Embun menatap tak percaya. Tugas ini begitu berat untuknya. Ia akan melukai abah. Tapi keinginan suami adalah perintah, begitu dulu ambu menasehati sebelum ia berangkat ke kota.
***
Ahmad menatap putrinya yang tertunduk. Ada kemarahan besar diwajah tua itu. Tapi tidak ada kata-kata kasar yang terlontar. Baru saja ada beberapa orang kota yang datang dan mengatakan, jika ia sudah menyerahkan setengah lahan hutan untuk dikelola oleh William. Mereka menunjukkan sebuah surat yang berisi cap jempolnya. Ahmad tidak pandai membaca. Dan orang-orang berpakaian bagus itu membacakan isi kertas di hadapannya.

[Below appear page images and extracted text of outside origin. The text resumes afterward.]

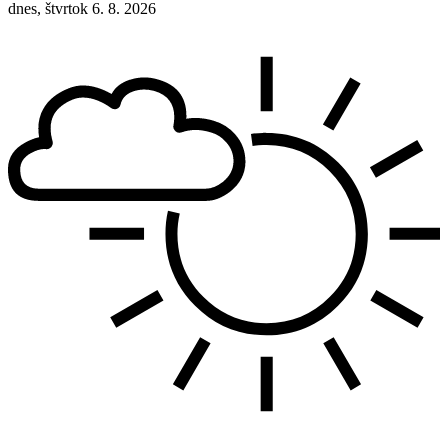
dnes, štvrtok 6. 8. 2026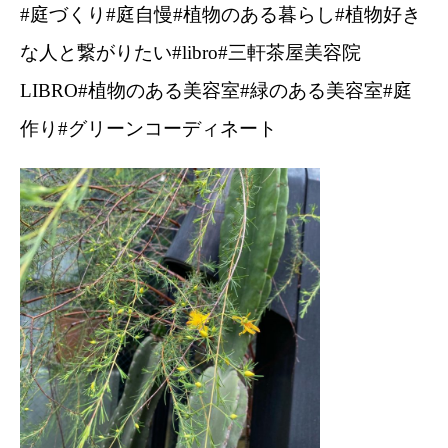
#庭づくり#庭自慢#植物のある暮らし#植物好き
な人と繋がりたい#libro#三軒茶屋美容院
LIBRO#植物のある美容室#緑のある美容室#庭
作り#グリーンコーディネート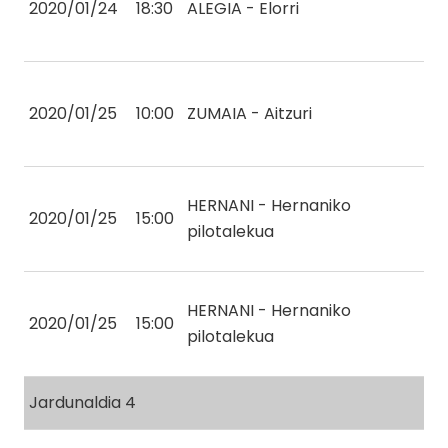
2020/01/24
18:30
ALEGIA - Elorri
2020/01/25
10:00
ZUMAIA - Aitzuri
HERNANI - Hernaniko
2020/01/25
15:00
pilotalekua
HERNANI - Hernaniko
2020/01/25
15:00
pilotalekua
Jardunaldia 4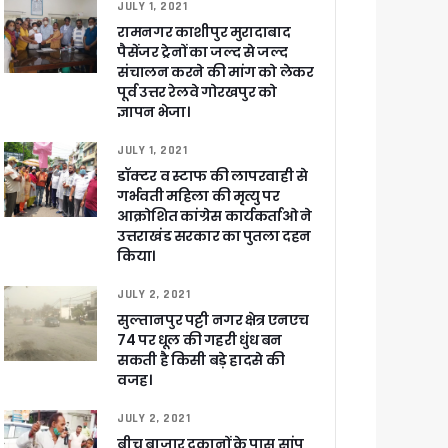
JULY 1, 2021
रामनगर काशीपुर मुरादाबाद
पैसेंजर ट्रेनों का जल्द से जल्द
संचालन करने की मांग को लेकर
पूर्व उत्तर रेलवे गोरखपुर को
खाकर किया रवाना
ज्ञापन भेजा।
JULY 1, 2021
डॉक्टर व स्टाफ की लापरवाही से
गर्भवती महिला की मृत्यु पर
आक्रोशित कांग्रेस कार्यकर्ताओ ने
उत्तराखंड सरकार का पुतला दहन
ेगा विकसित उत्तराखंड
किया।
जूरी
JULY 2, 2021
सुल्तानपुर पट्टी नगर क्षेत्र एनएच
74 पर धूल की गहरी धुंध बन
सकती है किसी बड़े हादसे की
 आरोपी
वजह।
JULY 2, 2021
बीच बाजार दुकानों के पास सांप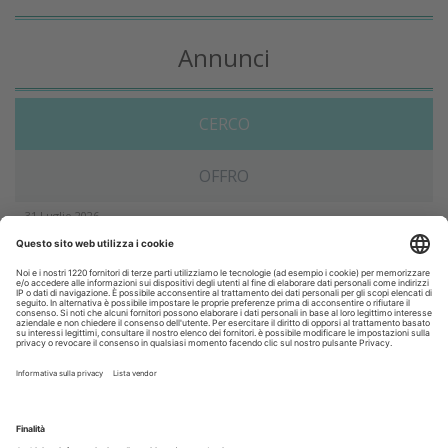
Annunci
CERCO
OFFRO
31 Luglio 2026
Cercasi ASO per studio sito a Mozzate
30 Luglio 2026
Cercasi assistente alla poltrona in Cusago
30 Luglio 2026
Pistoia - studio cerca segretaria
Altro...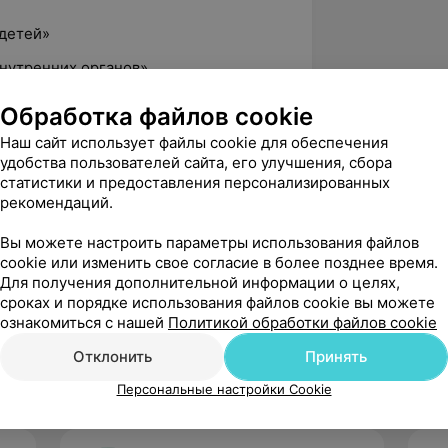
 детей»
внутренних органов»
Обработка файлов cookie
ностика и лечение»
Наш сайт использует файлы cookie для обеспечения
удобства пользователей сайта, его улучшения, сбора
а
статистики и предоставления персонализированных
рекомендаций.
ая хирургия детского возраста»
госпитале», В. Буззи, Милан
Вы можете настроить параметры использования файлов
cookie или изменить свое согласие в более позднее время.
ки при хирургических заболеваниях у
Для получения дополнительной информации о целях,
сроках и порядке использования файлов cookie вы можете
ознакомиться с нашей
Политикой обработки файлов cookie
Отклонить
Принять
Персональные настройки Cookie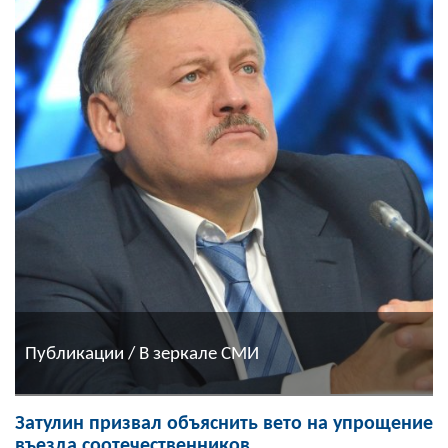
Публикации / В зеркале СМИ
Затулин призвал объяснить вето на упрощение
въезда соотечественников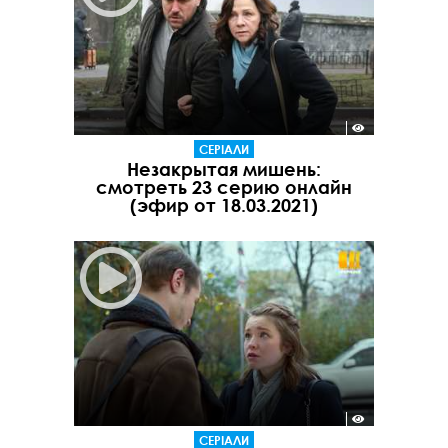
СЕРІАЛИ
Незакрытая мишень:
смотреть 23 серию онлайн
(эфир от 18.03.2021)
СЕРІАЛИ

Ia orang kampung yang hanya pergi sekali untuk merantau selama setahun di kota. Di sana juga ia bertemu dengan William, sahabat yang membohonginya. Memanfaatkan putrinya untuk kepentingan pabrik kayu mereka. Ia menyesal, seharusnya menyadari jika persahabatan itu tidak tulus. Orang kota memang selalu serakah. Menginginkan hal yang bukan milik mereka. Kemudian cara yang licik mengambil dengan paksa.
Dan kini, setelah berlelah menaiki sebuah mobil sayur. Ia kembali tiba di kota. Di sebuah rumah besar dan bagus yang berpagar tinggi. Ahmad harus menunggu lama hingga diijinkan masuk untuk bertemu Embun. Mereka akhirnya berjumpa di sebuah taman di dekat gerbang. Ia tidak ingin masuk lebih dalam. Meski marah, ia tetap berkata dengan suara lembut. Karena sangat menyayangi putrinya.
"Embun mengecewakan abah. Embun sudah membohongi abah. Saat ke sana, banyak polisi yang melarang abah memasuki hutan yang sejak dulu milik kita. Mereka bilang, itu sudah menjadi milik William. Seseorang mengatakan kalau mereka akan menguasai setengah dari hutan. Mereka sudah merusaknya. Karena itu sejak dulu abah tidak mengijinkan orang kota menguasainya. Tapi mereka melakukan melalui kamu. Anak abah."
Untuk pertama kali Embun melihat ayahnya menangis.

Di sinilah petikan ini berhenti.